Las Vegas – Target Corp. has hired a longtime Kroger executive to oversee its struggling grocery business.
The Minneapolis-based retailer selected Jeff Burt to be its senior vice president of grocery, fresh food and beverages. He will start April 10.
Burt, who has been with Kroger for 30 years, was most recently president of its Fred Meyer division, which is based in Portland, Ore., and operates about 130 stores in Alaska, Idaho, Oregon and Washington. He was previously in charge of Kroger's central division.
"He understands the food business from A to Z," Target CEO Brian Cornell said of Burt on Monday during a keynote speech at Shoptalk, a digital commerce conference in Las Vegas.
But at the same time, while Target wants to offer customers a great food experience, Cornell noted that groceries will be a complement to the retailer's core business categories of style, wellness, kids and baby products.
Target has been searching for a new grocery chief since Anne Dament left last year. The company's grocery business has continued to see sales declines despite efforts to add more organic food and healthier items as well as rolling out new merchandising displays in select markets.
Food accounts for about one-fifth of Target's overall sales, making it roughly on par with its apparel and accessories business.
Analysts have been pushing the retailer to address shortcomings. More than one expressed disappointment that Cornell did not address it more at the company's investor meeting in New York City at the end of February.
In his new role, Burt will report to Mark Tritton, Target's chief merchandising officer.

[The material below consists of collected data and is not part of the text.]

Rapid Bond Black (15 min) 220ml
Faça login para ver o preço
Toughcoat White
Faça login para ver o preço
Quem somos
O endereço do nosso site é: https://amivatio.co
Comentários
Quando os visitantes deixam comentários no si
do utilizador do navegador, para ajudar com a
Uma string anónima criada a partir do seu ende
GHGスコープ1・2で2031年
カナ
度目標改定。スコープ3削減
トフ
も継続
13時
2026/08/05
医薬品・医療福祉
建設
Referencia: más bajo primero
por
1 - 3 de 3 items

"After an extensive search to find a new leader to join our team, I'm confident that Jeff is the right person for the charge," Tritton said in a statement. "His vast industry expertise will accelerate our plans to bring a unique food and beverage experience to Target guests."

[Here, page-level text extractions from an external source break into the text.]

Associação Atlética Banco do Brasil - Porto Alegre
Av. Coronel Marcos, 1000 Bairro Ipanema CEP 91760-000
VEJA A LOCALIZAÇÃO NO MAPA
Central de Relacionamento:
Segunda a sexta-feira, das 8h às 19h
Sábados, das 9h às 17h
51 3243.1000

In his Shoptalk address, Cornell talked about a new store prototype, which includes an entrance where shoppers will see more "grab and go" food — and beer and wine where allowed.
"I've always admired the love that shoppers have for Target," Burt said in a statement. "There is an opportunity to harness the power of the Target brand to more clearly cater to what consumers want when they're shopping for food and beverage."